By Sara Pintilie/entertainment editor
Can Leonardo DiCaprio save the world? Well, he is sure going to try. And in his green crusade, he produces, co-writes and narrates an entertaining weapon, The 11th Hour.
The documentary comments on the current state of the third rock we call home and illustrates ways the community can bring it to a more greener state.
Along with the Romeo + Juliet star, the film rustled up a collection of respected professionals such as Stephen Hawking, Mikhail Gorbachev and David Suzuki.
The film is split into two parts. The first half deals with everything wrong with the balance between humans and nature. It pretty much states the information the public does, or should by now, know but presents it in a less preachy way.
Though I am environmentally conscious, I am not by any means hard-core green. However, I found the information interesting and the pace of the film entertaining.
The info comes across less urgent than in Al Gore’s An Inconvenient Truth, but this causes a fortunate side-effect: it makes the information sound more accurate.
The graphics presented with the facts are a nice touch and add much to the film’s believability.
They make it easier for the audience to visualize what the documentary is trying to say.
For example, Suzuki explains that to replace everything nature does for us would cost about $35 trillion dollars a year. The world economies add up to an estimate of $18 trillion a year.
While he explains this staggering fact, two line graphs show the difference.
The second half of the film gives a more uplifting outlook to the problem.

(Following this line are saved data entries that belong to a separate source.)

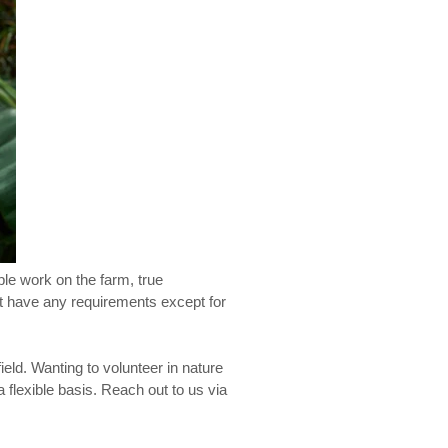
ple work on the farm, true
ot have any requirements except for
ield. Wanting to volunteer in nature
 flexible basis. Reach out to us via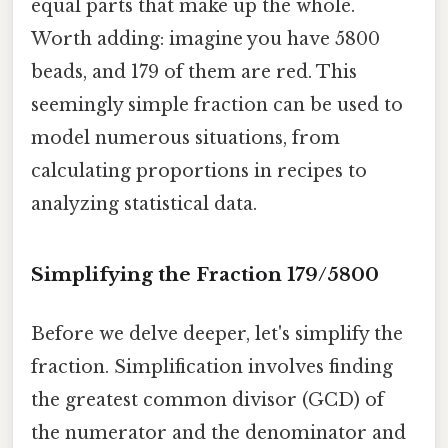
equal parts that make up the whole.
Worth adding: imagine you have 5800
beads, and 179 of them are red. This
seemingly simple fraction can be used to
model numerous situations, from
calculating proportions in recipes to
analyzing statistical data.
Simplifying the Fraction 179/5800
Before we delve deeper, let's simplify the
fraction. Simplification involves finding
the greatest common divisor (GCD) of
the numerator and the denominator and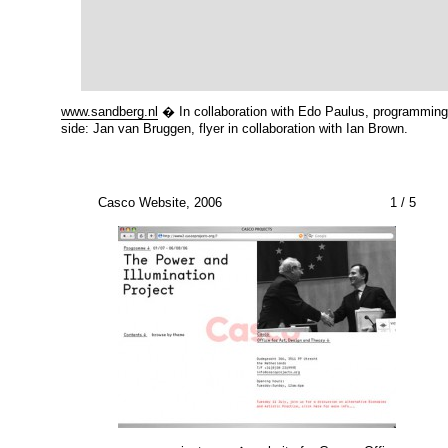
www.sandberg.nl
� In collaboration with Edo Paulus, programming
side: Jan van Bruggen, flyer in collaboration with Ian Brown.
Casco Website, 2006
1
/ 5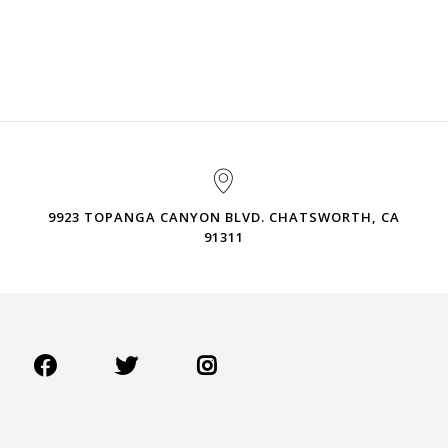
9923 TOPANGA CANYON BLVD. CHATSWORTH, CA
91311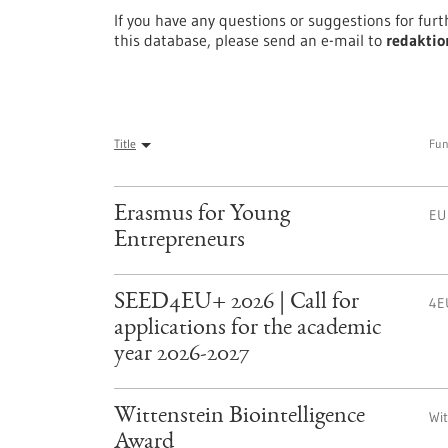
If you have any questions or suggestions for fur
this database, please send an e-mail to
redaktio
Title
Fun
Erasmus for Young
EU
Entrepreneurs
SEED4EU+ 2026 | Call for
4E
applications for the academic
year 2026-2027
Wittenstein Biointelligence
Wi
Award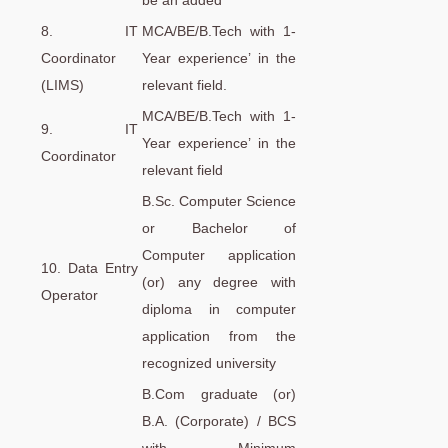
be an added
8. IT
MCA/BE/B.Tech with 1-
Coordinator
Year experience’ in the
(LIMS)
relevant field.
MCA/BE/B.Tech with 1-
9. IT
Year experience’ in the
Coordinator
relevant field
B.Sc. Computer Science
or Bachelor of
Computer application
10. Data Entry
(or) any degree with
Operator
diploma in computer
application from the
recognized university
B.Com graduate (or)
B.A. (Corporate) / BCS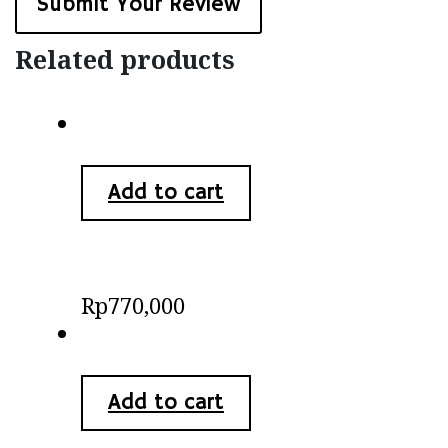
Related products
Add to cart
Batik Kimono Blouse
Rp
770,000
Add to cart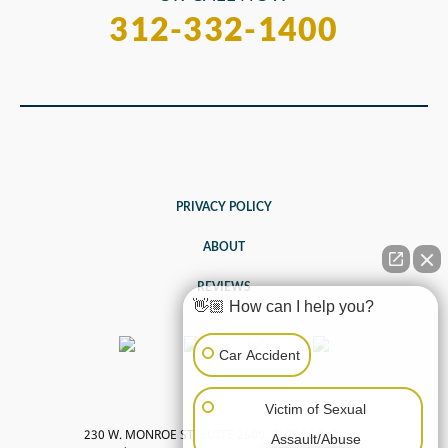
312-332-1400
PRIVACY POLICY
ABOUT
REVIEWS
👋🏼 How can I help you?
Car Accident
Victim of Sexual
230 W. MONROE ST, SUITE 2600, CHICAGO, IL
Assault/Abuse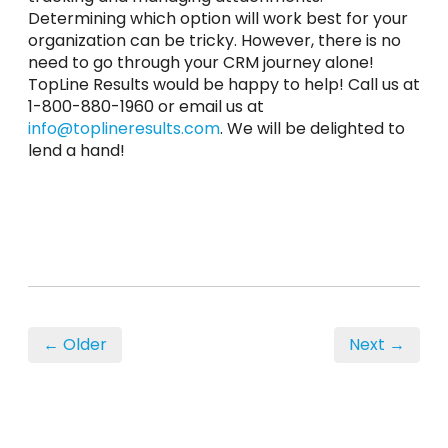
Determining which option will work best for your
organization can be tricky. However, there is no
need to go through your CRM journey alone!
TopLine Results would be happy to help! Call us at
1-800-880-1960 or email us at
info@toplineresults.com
. We will be delighted to
lend a hand!
← Older
Next →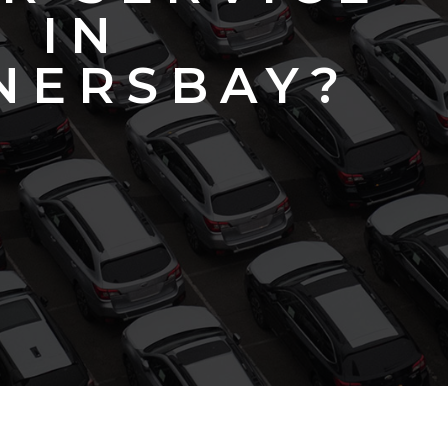
IN
NERSBAY?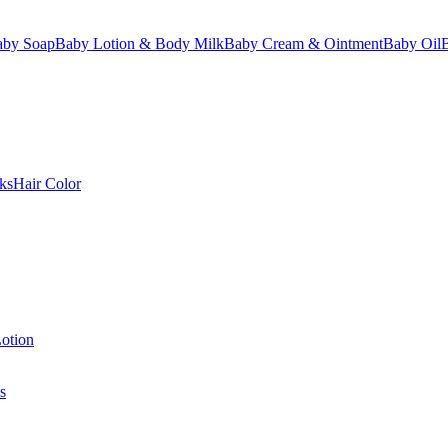
aby Soap
Baby Lotion & Body Milk
Baby Cream & Ointment
Baby Oil
ks
Hair Color
otion
s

The professionals explain solutions to the growing problem. They talk about dance clubs powered by human movement, completely green buildings and electric cars charged off each other.
The movie doesn’t appeal to the everyman though. It stresses what the nation as a whole needs to do instead of the little things an individual could do.
Actually, the only contribution attempt in that vein was a The 11th Hour postcard I found at the Angelika with suggestions for a greener life.
So search the lobby if you want to learn tips such as using compact fluorescent light bulbs or turning off the drying feature on your dishwasher.
But The 11th Hour is worth checking out because, as documentaries go, this one is good as green.